During designing even after small changes it was necessary to rerun the whole regression pool to be sure that change did not affect any other bridge functionality. In case of new functionality it was necessary to develop a new test case which would cover new functionality. Until the whole design was not working properly we did not start the next step (synthesis). Even when everything was working correctly in simulation, we still continued to use simulation flows to ensure that the synthesis tool chain performs correctly.

## 5 FPGA Emulation of the OP2XI Bridge

RTL simulation is a basic methodology for verifying and debugging RTL design. The main problem of RTL simulation is its limited speed, one second of real time is usually around a couple of days in the simulator. To improve verification of real time situations we used the Versatile Express board as emulation environment.

### 5.1 Versatile Express Board

The Versatile Express platform provides a quality solution for rapid prototyping and hardware verification of the next generation of digital designs [17]. Versatile board is a highly configurable solution with high speed interfaces and the ability to develop and verify both software and hardware applications. Figure 4 gives a block description of the board components. The board consists of three parts:

- Versatile Express Motherboard
- Versatile Express CoreTile
- Versatile Express LogicTiles



Fig. 4. Versatile Express board, block description

The motherboard has been specially designed to support future generations of software development. The board envelops all the necessary interfaces and peripherals for development of any new digital designs or graphic engine.

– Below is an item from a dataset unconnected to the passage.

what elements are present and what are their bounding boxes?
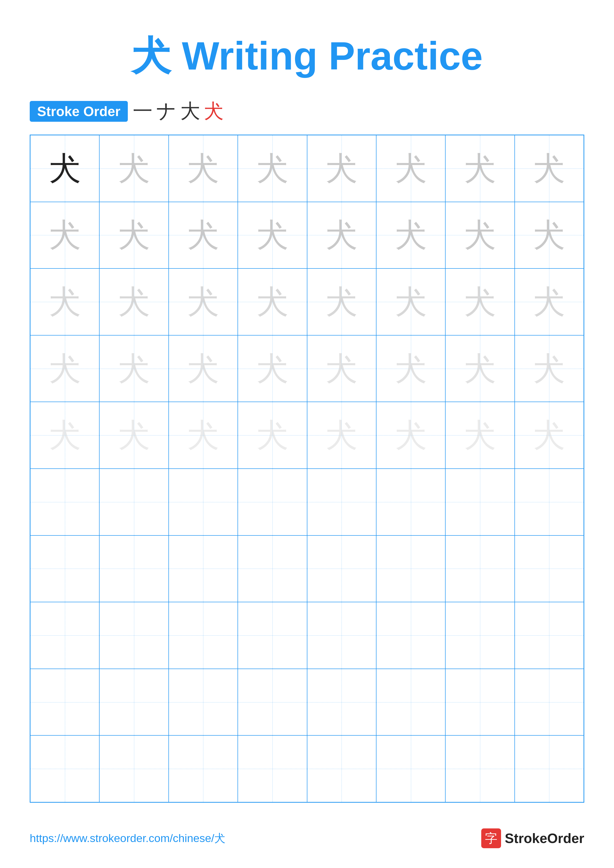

The CoreTile is delivered with different types of processor cores (Cortex-A15, Cortex-A9, Cortex-A7 and Cortex-A5) and it is mainly used as a CPU for the whole environment.

The LogiTile is delivered with a choice of different types of FPGAs and with capabilities to stack up to four boards one on top of each other. The board enables rapid prototyping, software/hardware codesign, verification and hardware driver development alongside a CoreTile CPU. This greatly reduces bring-up time and testing of IP design in parallel with software driver.

#### 5.2 Synthesis Tool Flow

Most of our RTL design is coded in Verilog language so at the beginning we chose Xilinx Ise [18] as main synthesis tools. Xilinx Ise is relatively cheap and easy to use but does not support all features and languages available on the market. Unfortunately some part of our design is written in System Verilog which is not supported in XILINX Ise so it was necessary to find a different solution.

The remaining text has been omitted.